Has anyone out there seen The White Ribbon? We watched it last night, and although we were spellbound, we were also a little horrified. The story takes place in this lovely German village right before World War I. During the course of a year, several tragic events take place: A woman falls through a floor to her death, a doctor and his horse are tripped by a wire strung between trees, a young child is caned and hung upside down, a mentally retarded child is tortured, a man hangs himself, and on and on and on.
Told from the vantage point of the village schoolteacher, the children seem bright, respectful, and if not angelic, then “good.” As the movie progresses, we learn that perhaps one reason they’re so well behaved is because they get the starch beaten out of them for even minor infractions. Appallingly, the worst offender is the village pastor who canes his two oldest children because they’re late for dinner. They then have to start wearing white ribbons as a reminders of purity and innocence.
Several other events are taking place all around the village, and we soon learned that almost every home has some sort of abuse, neglect, or horror going on behind closed doors. The good doctor had been “carrying on” with his helper/midwife for years, and in a particularly cruel scene, he tells her that she’s ugly, flabby, messy, disgusting…oh, and that she has bad breath. He then begins to sexually abuse his teenage daughter, and at the end of the movie, the family disappears, apparently taking the mentally retarded son of the midwife with them.
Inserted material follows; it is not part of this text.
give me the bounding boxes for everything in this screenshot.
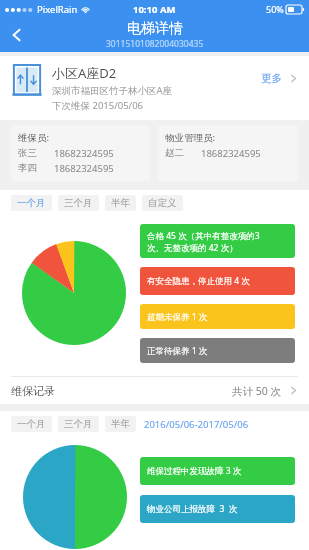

The movie ends with the townspeople gathering to hear news of the war, and they look like ordinary people, not ogres. The problem we had was that there was no closure. Who was doing the killing and torturing? The children? My sister-in-law discussed it again this morning, and she thinks the children were the culprits and that they did what they did because they were so abused by their “loving” parents.” Maybe so, but I’ve seen meanness manifested by people who’ve been smothered with the warmest TLC out there.
I’m wondering if the movie is meant to show that people everywhere have that little something, the so-called “natural man,” that they must overcome. And just think: this was a tiny village. Imagine this malice on a larger scale.